▶ _WORK TASK_: Restate the records below word for word, and omit the images they hold.

(Page-level text extractions)

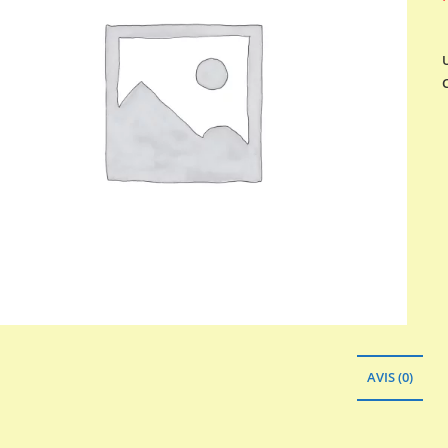
AVIS (0)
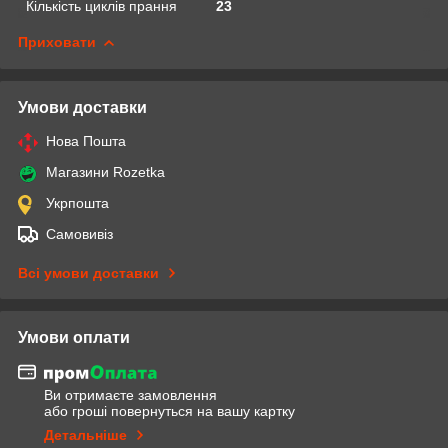
Кількість циклів прання
23
Приховати
Умови доставки
Нова Пошта
Магазини Rozetka
Укрпошта
Самовивіз
Всі умови доставки
Умови оплати
Ви отримаєте замовлення
або гроші повернуться на вашу картку
Детальніше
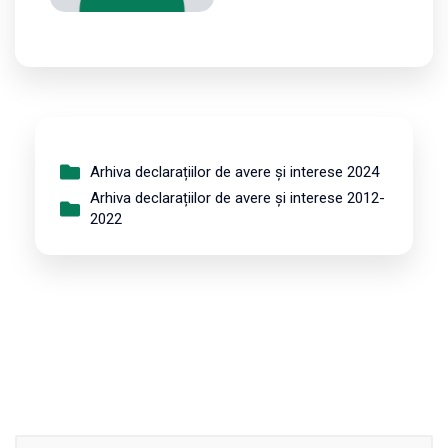
Arhiva declarațiilor de avere și interese 2024
Arhiva declarațiilor de avere și interese 2012-
2022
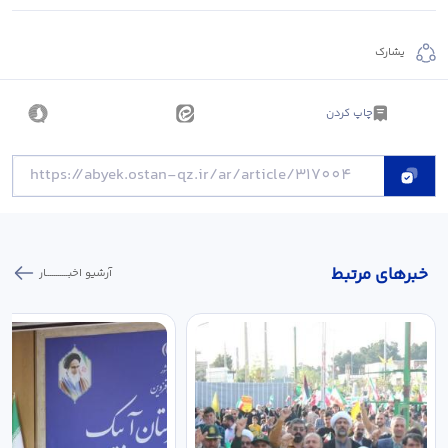
يشارك
چاپ کردن
خبر‌های مرتبط
آرشیو اخبـــــــــــار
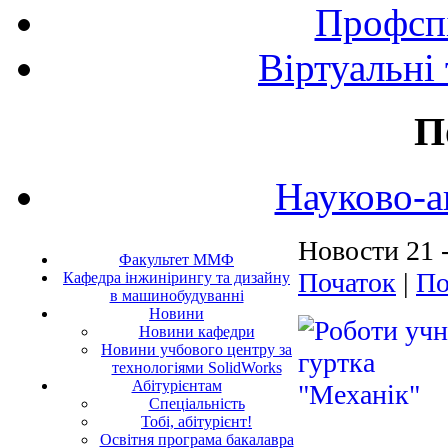
Профспі
Віртуальні
П
Науково-а
Новости 21 -
Факультет ММФ
Початок
|
По
Кафедра інжинірингу та дизайну
в машинобудуванні
Новини
Новини кафедри
Новини учбового центру за
технологіями SolidWorks
Абітурієнтам
Спеціальність
Тобі, абітурієнт!
Освітня програма бакалавра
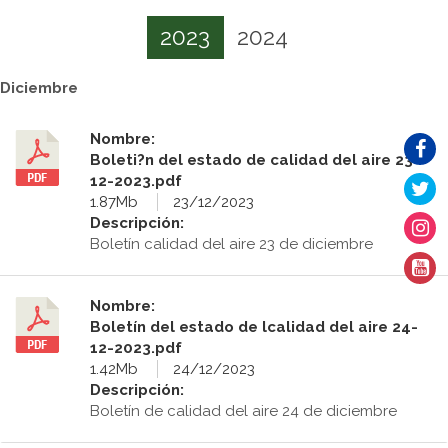
2023
2024
Diciembre
Nombre:
Boleti?n del estado de calidad del aire 23-
12-2023.pdf
1.87Mb
23/12/2023
Descripción:
Boletín calidad del aire 23 de diciembre
Nombre:
Boletín del estado de lcalidad del aire 24-
12-2023.pdf
1.42Mb
24/12/2023
Descripción:
Boletín de calidad del aire 24 de diciembre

▶ _OUTPUT_:
AVIS (0)
Кількість циклів прання
23
Приховати
Умови доставки
Нова Пошта
Магазини Rozetka
Укрпошта
Самовивіз
Всі умови доставки
Умови оплати
Ви отримаєте замовлення
або гроші повернуться на вашу картку
Детальніше
Arhiva declarațiilor de avere și interese 2024
Arhiva declarațiilor de avere și interese 2012-
2022
يشارك
چاپ کردن
خبر‌های مرتبط
آرشیو اخبـــــــــــار
Профспі
Віртуальні
П
Науково-а
Новости 21 -
Факультет ММФ
Початок
|
По
Кафедра інжинірингу та дизайну
в машинобудуванні
Новини
Новини кафедри
Новини учбового центру за
технологіями SolidWorks
Абітурієнтам
Спеціальність
Тобі, абітурієнт!
Освітня програма бакалавра
2023
2024
Diciembre
Nombre:
Boleti?n del estado de calidad del aire 23-
12-2023.pdf
1.87Mb
23/12/2023
Descripción:
Boletín calidad del aire 23 de diciembre
Nombre:
Boletín del estado de lcalidad del aire 24-
12-2023.pdf
1.42Mb
24/12/2023
Descripción:
Boletín de calidad del aire 24 de diciembre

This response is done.